Llovía un poco y yo paseaba a mi perro. En las últimas
noches, cada vez más, lo dejaba suelto para que se acostumbrara a una libertad
que yo desconocía. Cerbero, tal era su apelativo, se largaba a correr. Se había
convertido en una competencia usual. El perro arrancaba alzando polvo y
cascotes, rasgando el suelo de rasguños. Yo me lanzaba detrás, tratando de controlar
su distancia a gritos severos. Pero tantos olores nuevos –a mierda, a comida, a
perra en celo, cómo saberlo–, tantos olores lo volvían cada noche más
impredecible.
Y anoche Cerbero corrió como nunca.

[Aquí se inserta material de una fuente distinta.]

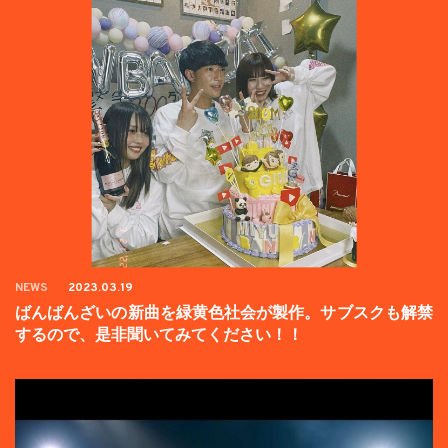
NEWS
2023.03.19
ばんばんざいの新曲を緑黄色社会が製作。サブスクも解禁
するので、是非聞いてみてください！！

Lo seguí, forzando las
piernas. Lo vi llegar hasta la avenida. Y pensé que ahí se quedaría. Nunca
había cruzado una calle. Pero Cerbero no sabía esos detalles. La atravesó como
una luz negra y siguió avanzando, llevándose hacia cualquier parte. Tal era su
desbande que temí perderlo. Lo llamaba desesperado, pero mi perro seguía cruzando
edificios, calles y basurales. Y yo detrás, persiguiendo sus patas.

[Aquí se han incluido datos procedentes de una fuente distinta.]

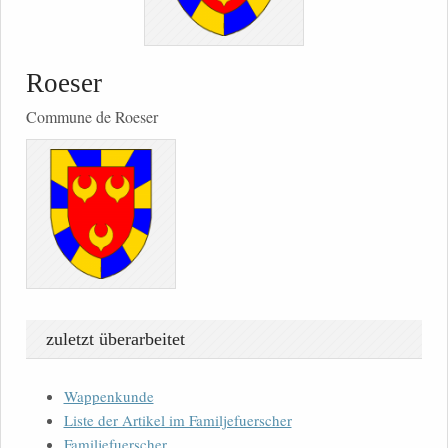
Roeser
Commune de Roeser
zuletzt überarbeitet
Wappenkunde
Liste der Artikel im Familjefuerscher
Familjefuerscher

Así llegamos a un amasijo de laberintos y construcciones
nuevas que yo nunca había visto. En un segundo de desconcierto por ese lugar
inexplorado, lo volví a perder de vista. No me animé a gritar, por temor. En la
oscuridad vacilante, buscando su rastro, me encontré con un coche viejo,
desguarnecido, abandonado al óxido y la intemperie. Un influjo de luces de
posición me hizo mirar en su esquirlado parabrisas. Sentado al volante inexistente,
un conductor fantasmagórico me hacía señas para que entrara, como esos
remiseros que se ofrecen con descaro. Me acerqué con sigilo. Había barro y
mucho vidrio acumulados a su puerta de acompañante. Miré por las ventanillas.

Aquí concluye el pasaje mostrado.